DATA IN THIS EXERCISE >>
+ + + + + + +
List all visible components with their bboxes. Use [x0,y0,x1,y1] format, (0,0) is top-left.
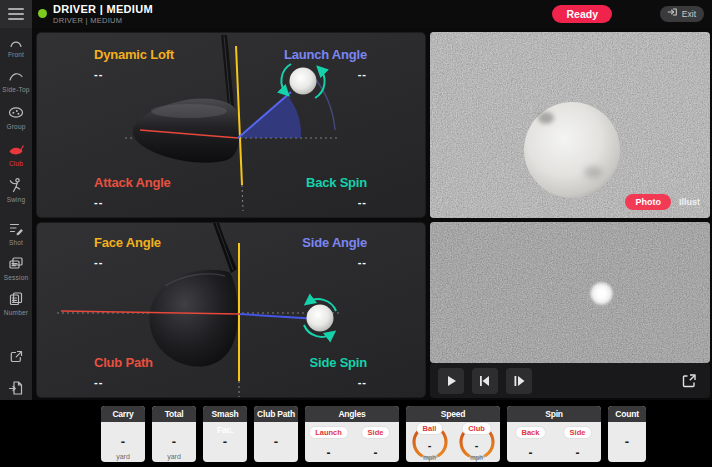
sidebar-item-number[interactable]: Number [0,290,32,316]
metric-back-spin: Back Spin -- [207,175,367,208]
sidebar-item-group[interactable]: Group [0,104,32,130]
session-icon [7,255,25,272]
launch-monitor-app: DRIVER | MEDIUM DRIVER | MEDIUM Ready Ex… [0,0,712,467]
front-view-icon [7,33,25,49]
stat-card-speed: Speed Ball - mph [406,406,500,462]
sidebar-item-side-top[interactable]: Side-Top [0,68,32,93]
metric-side-spin: Side Spin -- [207,355,367,388]
stat-card-count: Count - [608,406,646,462]
stat-header: Carry [101,406,145,422]
group-icon [7,104,25,121]
stat-card-smash-factor: Smash Fac. - [203,406,247,462]
stat-card-angles: Angles Launch - Side - [305,406,399,462]
play-icon [442,372,460,390]
golf-ball-flight [590,282,613,305]
import-icon [7,379,25,397]
metric-value: -- [207,68,367,80]
step-forward-button[interactable] [506,368,532,394]
play-button[interactable] [438,368,464,394]
status-dot [38,9,47,18]
number-icon [7,290,25,307]
sidebar-item-shot[interactable]: Shot [0,220,32,246]
sidebar-share-button[interactable] [0,348,32,365]
photo-toggle-button[interactable]: Photo [625,194,671,210]
stat-card-spin: Spin Back - Side - [507,406,601,462]
camera-view-flight [430,222,710,363]
stat-gauge-club-speed: Club - mph [453,422,500,462]
camera-noise [430,222,710,363]
stats-bar: Carry - yard Total - yard Smash Fac. - [0,400,712,467]
metric-value: -- [207,256,367,268]
stat-header: Club Path [254,406,298,422]
club-top-view-panel: Face Angle -- Side Angle -- Club Path --… [36,222,426,398]
exit-label: Exit [682,6,696,22]
stat-value: - [554,446,601,460]
stat-value: - [305,446,352,460]
stat-value: - [453,439,500,451]
sidebar-item-club[interactable]: Club [0,141,32,167]
stat-sub-side: Side - [352,422,399,462]
stat-header: Smash Fac. [203,406,247,422]
sidebar-item-swing[interactable]: Swing [0,177,32,203]
stat-value: - [254,434,298,449]
step-forward-icon [510,372,528,390]
stat-sub-launch: Launch - [305,422,352,462]
stat-sub-label: Back [515,426,547,439]
stat-value: - [608,434,646,449]
page-title: DRIVER | MEDIUM [53,3,153,15]
stat-gauge-ball-speed: Ball - mph [406,422,453,462]
stat-unit: yard [152,453,196,460]
stat-value: - [101,434,145,449]
stat-value: - [203,434,247,449]
stat-unit: mph [453,454,500,461]
club-side-view-panel: Dynamic Loft -- Launch Angle -- Attack A… [36,32,426,218]
stat-sub-label: Launch [308,426,349,439]
stat-header: Angles [305,406,399,422]
stat-card-carry: Carry - yard [101,406,145,462]
stat-sub-label: Ball [416,422,444,435]
stat-value: - [152,434,196,449]
stat-unit: mph [406,454,453,461]
exit-button[interactable]: Exit [660,6,704,22]
metric-side-angle: Side Angle -- [207,235,367,268]
playback-controls [430,363,710,398]
stat-sub-label: Club [461,422,492,435]
stat-sub-label: Side [361,426,391,439]
stat-header: Spin [507,406,601,422]
stat-card-total: Total - yard [152,406,196,462]
metric-value: -- [207,376,367,388]
sidebar-item-session[interactable]: Session [0,255,32,281]
exit-icon [666,6,678,23]
club-icon [7,141,25,158]
stat-cards: Carry - yard Total - yard Smash Fac. - [101,406,646,462]
page-subtitle: DRIVER | MEDIUM [53,16,122,25]
stat-unit: yard [101,453,145,460]
stat-header: Speed [406,406,500,422]
camera-view-ball: Photo Illust [430,32,710,218]
stat-value: - [406,439,453,451]
photo-illust-toggle: Photo Illust [625,194,700,210]
sidebar-item-front[interactable]: Front [0,33,32,58]
step-back-icon [476,372,494,390]
stat-card-club-path: Club Path - [254,406,298,462]
swing-icon [7,177,25,194]
golf-ball-photo [524,102,620,198]
fullscreen-button[interactable] [676,368,702,394]
stat-header: Total [152,406,196,422]
step-back-button[interactable] [472,368,498,394]
metric-value: -- [207,196,367,208]
stat-header: Count [608,406,646,422]
illust-toggle-button[interactable]: Illust [679,197,700,207]
stat-sub-side: Side - [554,422,601,462]
top-bar: DRIVER | MEDIUM DRIVER | MEDIUM Ready Ex… [0,0,712,28]
metric-launch-angle: Launch Angle -- [207,47,367,80]
sidebar-import-button[interactable] [0,379,32,397]
fullscreen-icon [679,371,699,391]
stat-value: - [507,446,554,460]
menu-icon[interactable] [0,0,32,28]
stat-sub-label: Side [563,426,593,439]
ready-button[interactable]: Ready [552,5,612,23]
shot-icon [7,220,25,237]
share-icon [7,348,25,365]
stat-value: - [352,446,399,460]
+ + + + + + +
PROMPT >> On how many lines of the data does the word "Illust" appear? Only the number is wanted.

TASK RESULT >> 3